══ RECORDS FOR PROCESSING
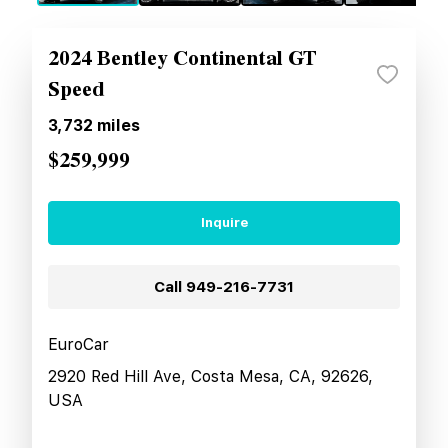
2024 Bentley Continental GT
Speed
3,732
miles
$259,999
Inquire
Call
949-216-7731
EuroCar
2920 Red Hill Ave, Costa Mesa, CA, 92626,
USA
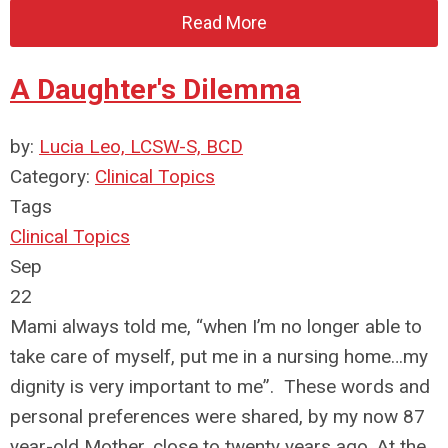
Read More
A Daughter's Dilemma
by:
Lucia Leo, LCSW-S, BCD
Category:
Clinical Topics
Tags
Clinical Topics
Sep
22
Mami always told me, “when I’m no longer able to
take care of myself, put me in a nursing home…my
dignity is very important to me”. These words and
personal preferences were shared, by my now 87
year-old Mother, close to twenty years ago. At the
════
══ RECORDS FOR PROCESSING
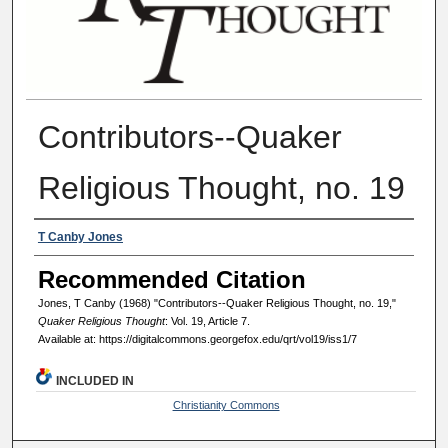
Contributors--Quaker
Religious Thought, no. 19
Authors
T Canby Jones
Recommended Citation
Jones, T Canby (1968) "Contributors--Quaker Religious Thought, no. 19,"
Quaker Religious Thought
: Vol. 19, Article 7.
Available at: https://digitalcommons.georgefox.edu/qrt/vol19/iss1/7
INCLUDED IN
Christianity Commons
════
══ RECORDS FOR PROCESSING
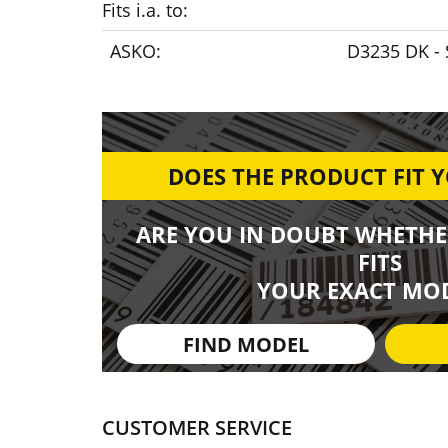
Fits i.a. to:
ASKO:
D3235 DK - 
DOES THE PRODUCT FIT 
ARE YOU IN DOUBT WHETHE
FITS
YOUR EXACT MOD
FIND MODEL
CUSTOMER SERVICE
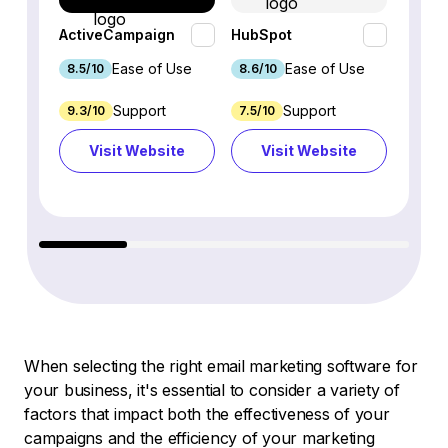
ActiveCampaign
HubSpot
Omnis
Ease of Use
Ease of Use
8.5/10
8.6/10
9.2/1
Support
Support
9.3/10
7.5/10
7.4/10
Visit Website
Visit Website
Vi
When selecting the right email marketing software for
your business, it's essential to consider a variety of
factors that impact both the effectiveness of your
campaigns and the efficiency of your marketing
════
◆ **ABOUT THIS EXERCISE**:
Search the entries above for the word "Contributors", and copy every line where it occurs.

◆ **EXPECTED ANSWER**:
Contributors--Quaker
Jones, T Canby (1968) "Contributors--Quaker Religious Thought, no. 19,"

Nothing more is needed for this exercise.